Hi Joy, what trends are leaping out to you in banking technology today?
All banks are grappling with what to do with their branches. So there’s a lot of debate around whether they will unload their bricks and mortar and sell off their branches, or put them to better use.
Then you have branchless neo-banks coming into play, who do everything online. At the same time it’s interesting to see other new banks looking at branches in a different way and asking how they can deliver that close contact and specialised service from a physical location.
Can you give examples of someone doing this well?
The Banker ranks the top 500 banking brands at the beginning of each year, and this year Virgin Money was one of the top movers in brand awareness. It attributes its success to launching drop-in centres called Virgin Money Lounges. These aren’t sales branches as such, but smaller locations providing a rest area in high footfall areas.
These lounges are locations where customers can take a break, have a coffee, check their emails. Kids can play on a Playstation. They are designed to create a community feel and a respite. I think that’s an interesting angle on the future of the branch.
You also have examples like the Spanish banks, using top level technology in a different way. Just look at what Caixa Bank is doing with imaginbank, which is online only but still uses Caixa Bank’s branch network to provide specific services.
They realise that for things like mortgages, customers may want to sit down and talk with someone. So it’s about how to maintain the service level and the footprint to serve customers who want to go into a branch — but potentially reduce the number of customer service agents. It’s no longer about tellers sitting behind a glass partition; they are out there engaging, using iPads to access data and being more mobile and responsive to customers.

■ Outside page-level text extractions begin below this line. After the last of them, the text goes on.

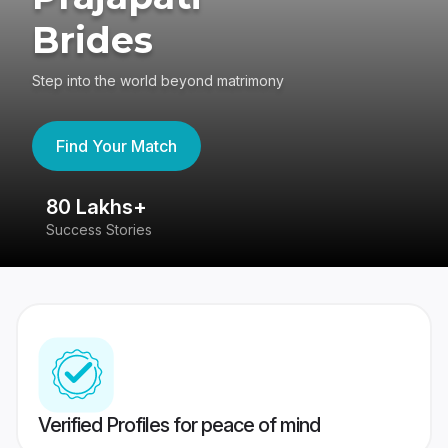
Brides
Step into the world beyond matrimony
Find Your Match
80 Lakhs+
4
Success Stories
41
Verified Profiles for peace of mind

How do you think banks are getting the balance right in serving customers with humans and technology in branch?
I recently went into my branch and joined the queue. They had tellers helping people in line. I didn’t have my card with me but they explained I could still use the ATM. So technology is advancing but I think a lot of it is about educating customers.
I also went to a technology firm recently where they had a kind of “showcase lab” for new technology. They are currently piloting an idea with a bank in the Middle East where you can walk outside the branch and interact with a screen to get information on the different products the bank offers. So you can find out about services offered without going into the branch.
Do you see an increasing stratification of services in banks between high value and low value customers or transactions?
I definitely see this increasing.
There’s definitely a divide but the banks are grappling with where that split is and how to manage it. Some are a bit further advanced than others — but that is the crux of what they are dealing with at the moment.
Obviously banks are willing to dedicate staff time and effort for products that have higher margin — but there are parts of even those relationships that they can automate. So, when the customer comes into branch and there has already been an electronic interaction, they know exactly why they are there and staff don’t waste time repeating questions.
I think that’s the key right there. Even with the high end clients, there are still some things that can be automated. What you don’t want is to walk into a branch, having laid the groundwork online and be made to go through all the same hoops and steps to identify yourself and have someone ask “What are you here for?”